Despite the costs of measures to mitigate the impact of high energy prices and to support people fleeing Ukraine, the aggregate government deficit in the EU is set to decline further in 2022 and 2023 as temporary COVID-19 support measures continue to be withdrawn. From 4.7% of GDP in 2021, the deficit in the EU is forecast to fall to 3.6% of GDP in 2022 and 2.5% in 2023 (3.7% and 2.5% in the euro area).

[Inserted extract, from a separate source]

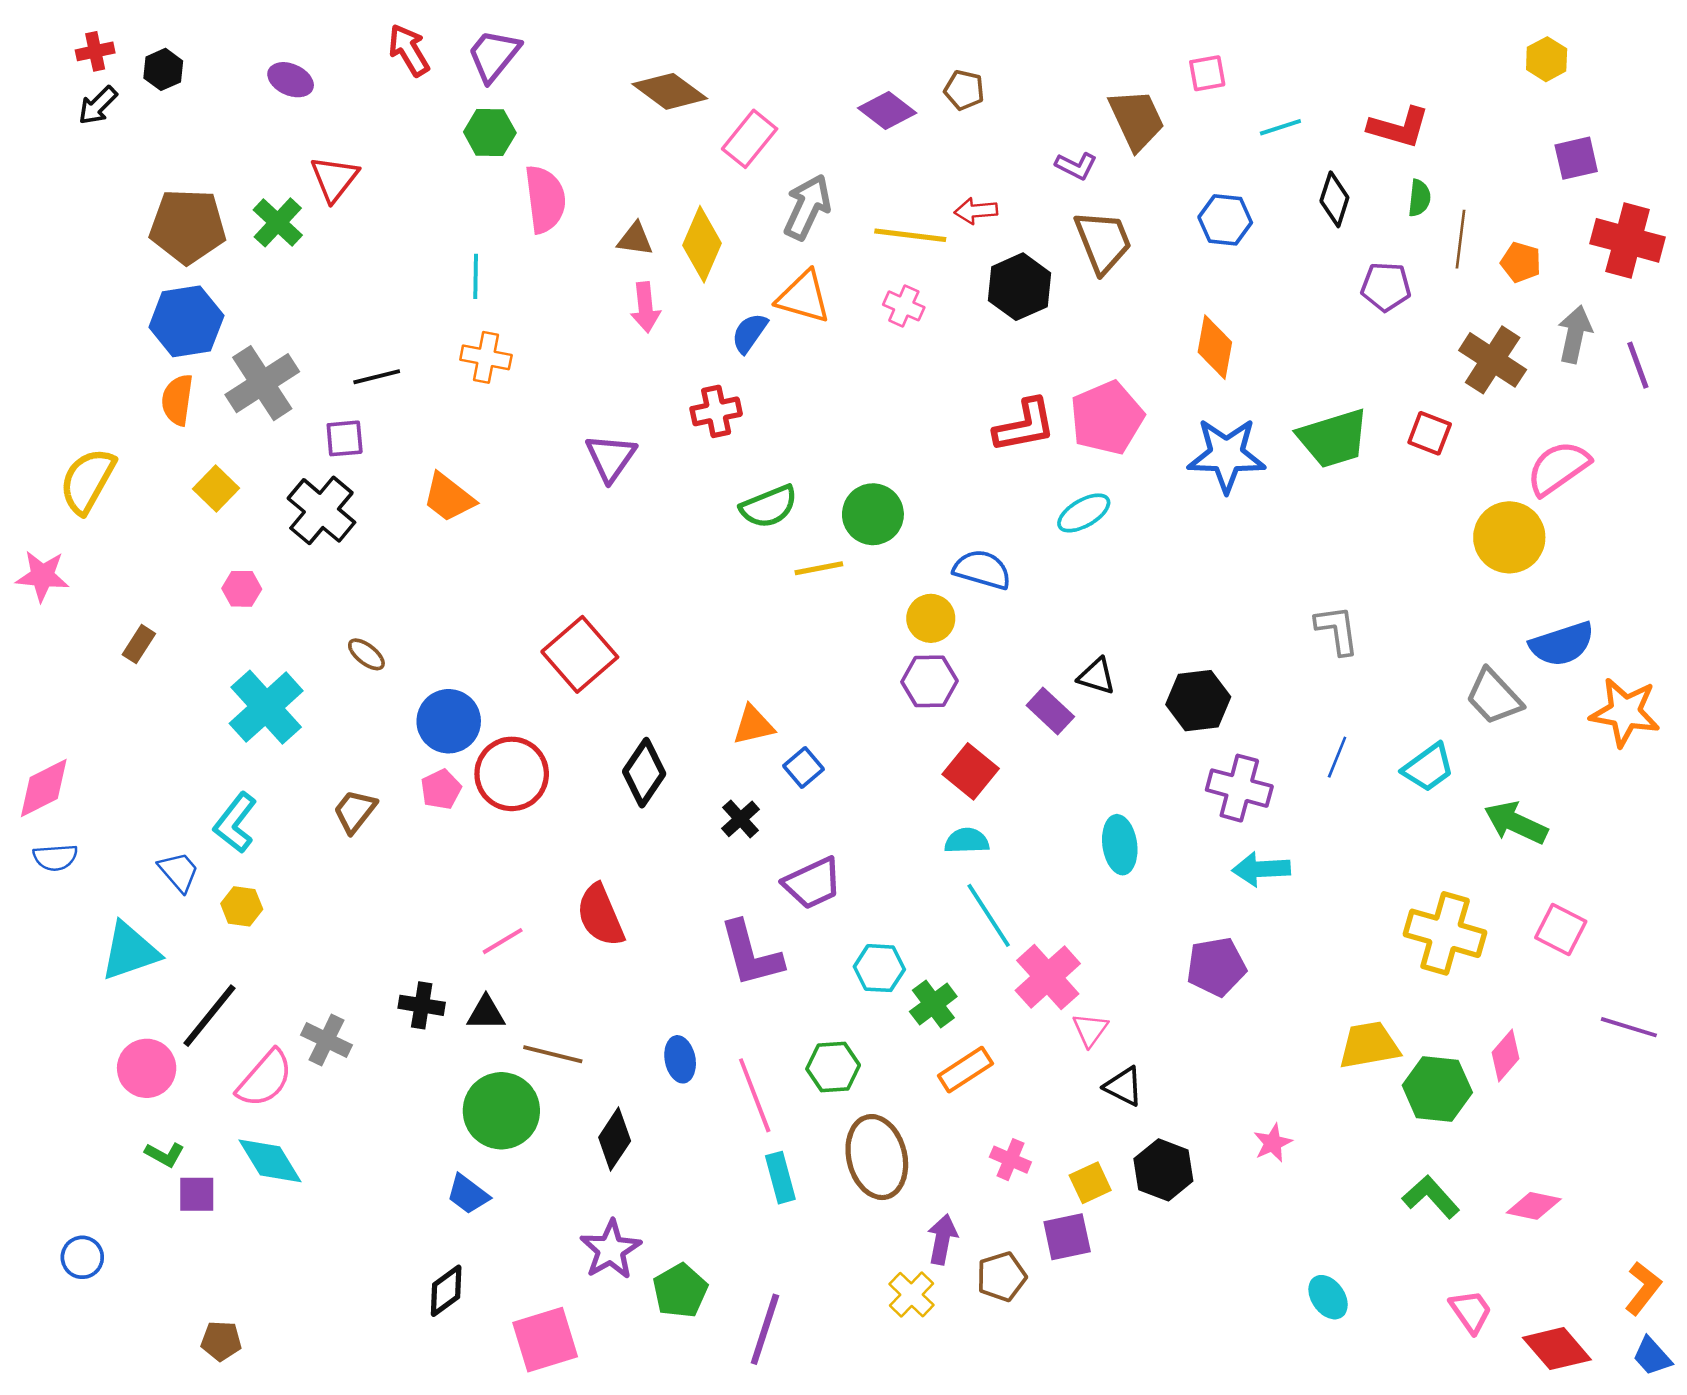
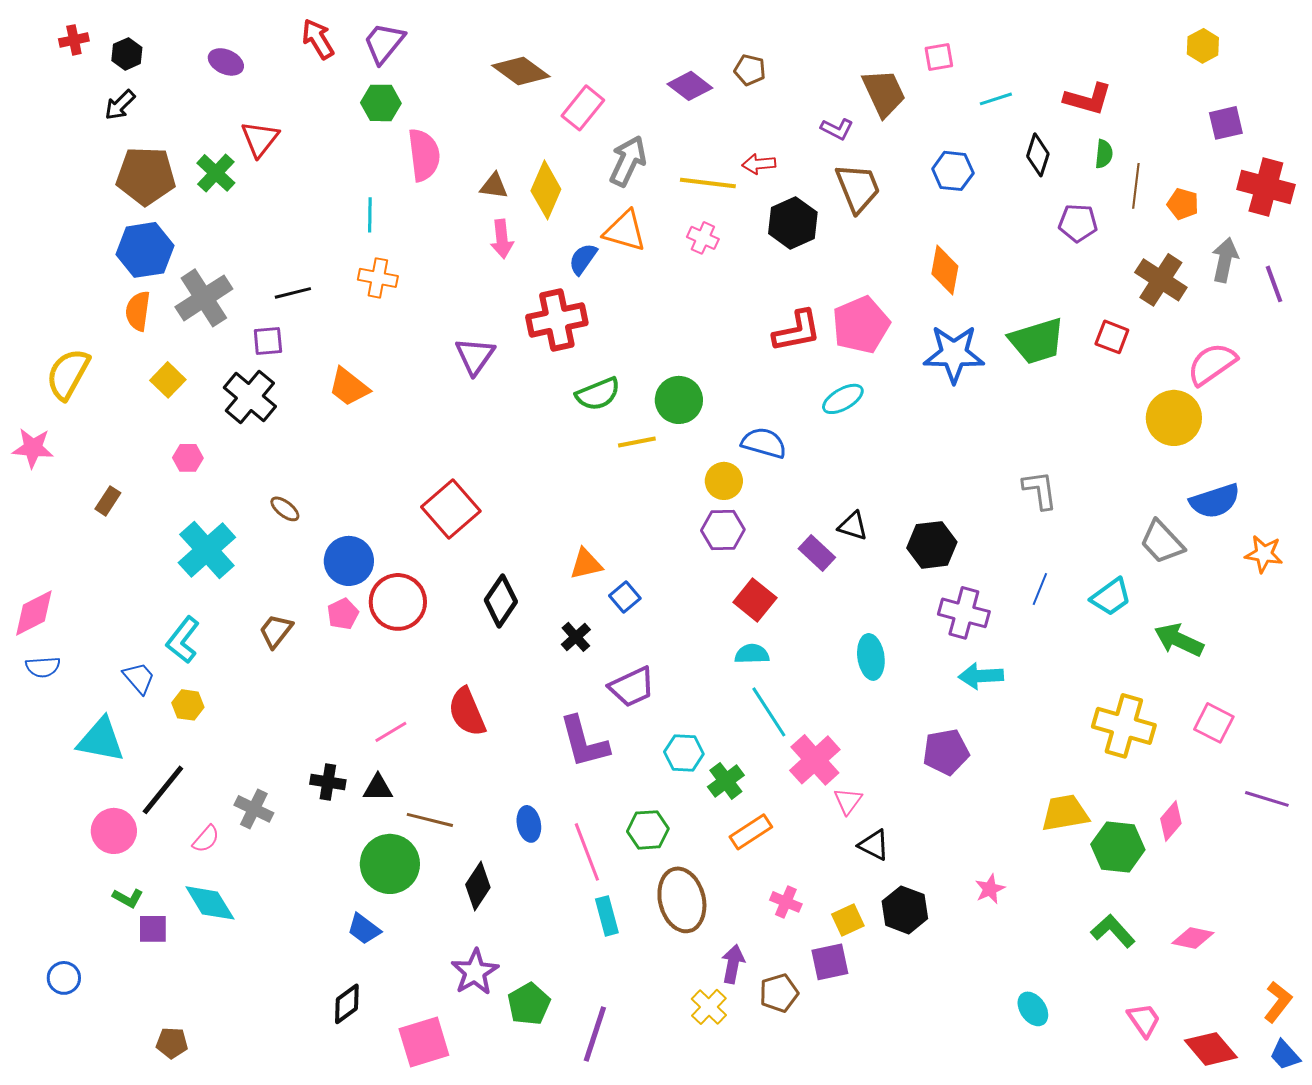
black arrow: (98, 105) -> (120, 105), moved
red cross: (716, 411) -> (557, 320), size x1.5
orange star: (1625, 712) -> (1264, 554), size x0.7
cyan triangle: (130, 951) -> (101, 740), turned 30
pink semicircle: (265, 1079) -> (206, 839), size x0.6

After decreasing in 2021 to around 90% (97% in the euro area) from the historic peak of almost 92% of GDP in 2020 (almost 100% in the euro area), the aggregate debt-to-GDP ratio of the EU is forecast to decline to around 87% in 2022 and 85% in 2023 (95% and 93% in the euro area, respectively), remaining above the pre-COVID-19 level.

Risks to the forecast for economic activity and inflation are heavily dependent on the evolution of the war and especially on its impact on energy markets. Given the high uncertainty, the baseline forecast is accompanied by a model-based scenario analysis that simulates the impact of higher energy commodity prices, as well as of an outright cut in gas supply from Russia. In the latter, more severe scenario, GDP growth rates would be around 2.5 and 1 percentage points below the forecast baseline in 2022 and 2023, respectively, while inflation would increase by 3 percentage points in 2022 and by more than 1 in 2023, above the baseline projection.

On top of such potential disruptions in energy supply, worse than expected problems in supply chains and further increases in non-energy commodity prices, especially food, could lead to additional downward pressures on growth and upward pressures on prices. Greater than expected second round effects in the face of an imported inflationary shock could compound stagflationary forces. Strong inflationary pressures also come with increased risks to financing conditions. Finally, COVID-19 remains a risk factor.

Beyond these immediate risks, Russia's invasion of Ukraine is leading to an economic decoupling of the EU from Russia, with consequences that are difficult to fully apprehend at this stage, according to the European Commission.